The obvious thing to do when faced with this is…to schedule more matches, in more cities, and then in more countries. The five countries identified have a vast cumulative population of 3.5bn people, but this is still less than half of the total global population of 7.7bn. What about Japan? What about Africa? What about the Middle East? What about Australia? What about other European countries? It seems inconceivable that, once this genie is out of the bottle, moves wouldn’t be made to further globalise, especially if it’s as profitable as it’s expected to be. Put simply, there is no way on earth that it remains ‘limited’ in any meaningful way.

And then there’s the small matter of the countries in which these matches are being played. Each of them has a domestic league of their own, and none of these leagues are quite as tiny as we might think. For the 2018/19 season, the best supported team in the Indonesian Liga 1 was Persija Jakarta, with an average home attendance of over 24,000, while the average attendance in the Indian Super League was over 13,000.
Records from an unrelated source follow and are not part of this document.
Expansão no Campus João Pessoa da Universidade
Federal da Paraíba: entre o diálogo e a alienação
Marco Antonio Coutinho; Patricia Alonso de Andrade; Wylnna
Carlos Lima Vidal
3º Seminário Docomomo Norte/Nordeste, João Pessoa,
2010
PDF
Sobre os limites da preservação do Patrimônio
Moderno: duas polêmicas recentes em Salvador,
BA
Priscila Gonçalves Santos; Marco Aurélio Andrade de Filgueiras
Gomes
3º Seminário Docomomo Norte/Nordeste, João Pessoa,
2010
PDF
The Premier League would still need the permission of the home FAs to be able to play matches in these territories, and when we consider the forthcoming fight over a biennial World Cup, it seems unlikely that FIFA will agree either. It would be considered an act of sporting colonialism by the national associations and clubs into whose territories the Premier League would encroach.
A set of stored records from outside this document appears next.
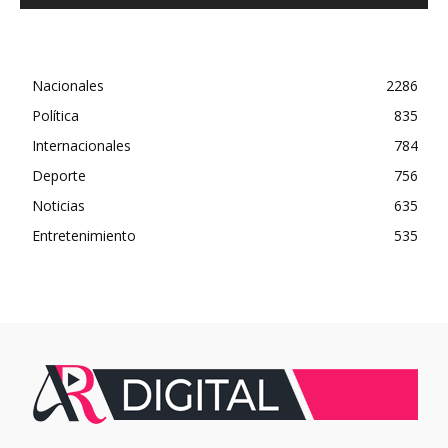
Nacionales
2286
Política
835
Internacionales
784
Deporte
756
Noticias
635
Entretenimiento
535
The Premier League recently made a great play of pushing the Spurs vs Chelsea match as being ‘the world’s first net zero carbon’ match, but the fact that so little has been said since the match makes us wonder if that target was hit. But regardless, vast amounts of international travel for matches clashes with any green credentials that the League may be seeking to earn. It’s difficult to take Premier League claims of environmental concern that seriously when, in the week after this net zero carbon match, club representatives are gathered around a table talking about how they can travel around the world even more.

The question of what happens in this global showpiece when two of the Premier League’s ‘smaller’ names have to play each other also remains unanswered. It’s well-known that the vast majority of global interest in the Premier League centres on the biggest clubs. With all due respect to both of these clubs, Burnley vs Brighton seems unlikely to set pulses in Mumbai, Beijing or Rio de Janeiro racing that quickly. And it’s notable that, yet again, little consultation seems to have taken place with supporters groups, although this probably shouldn’t come as a surprise when we consider that no consultation took place when the Premier League was formed in 1992 or when the big six clubs signed up to the aborted European Super League.

The hubris of the Premier League means that this idea will keep resurfacing, for so long as clubs believe there’s a financial killing to be made. They will continue to claim it’s all about fans in foreign countries, even though we already know how little they care about the fans that go to matches in the this country. They care about brand-building and revenue growth to the exclusion of everything else, and we might reasonably presume that this sort of opportunity is one of the primary reasons these ‘investors’ became involved with English football clubs in the first place.

If this was only pre-season, there would be little objection in this country, and the Premier League already knows that. But through Project Big Picture and the European Super League, we’ve already seen the extent to which these clubs cannot be trusted with the good of the game, so why should anybody trust them on this?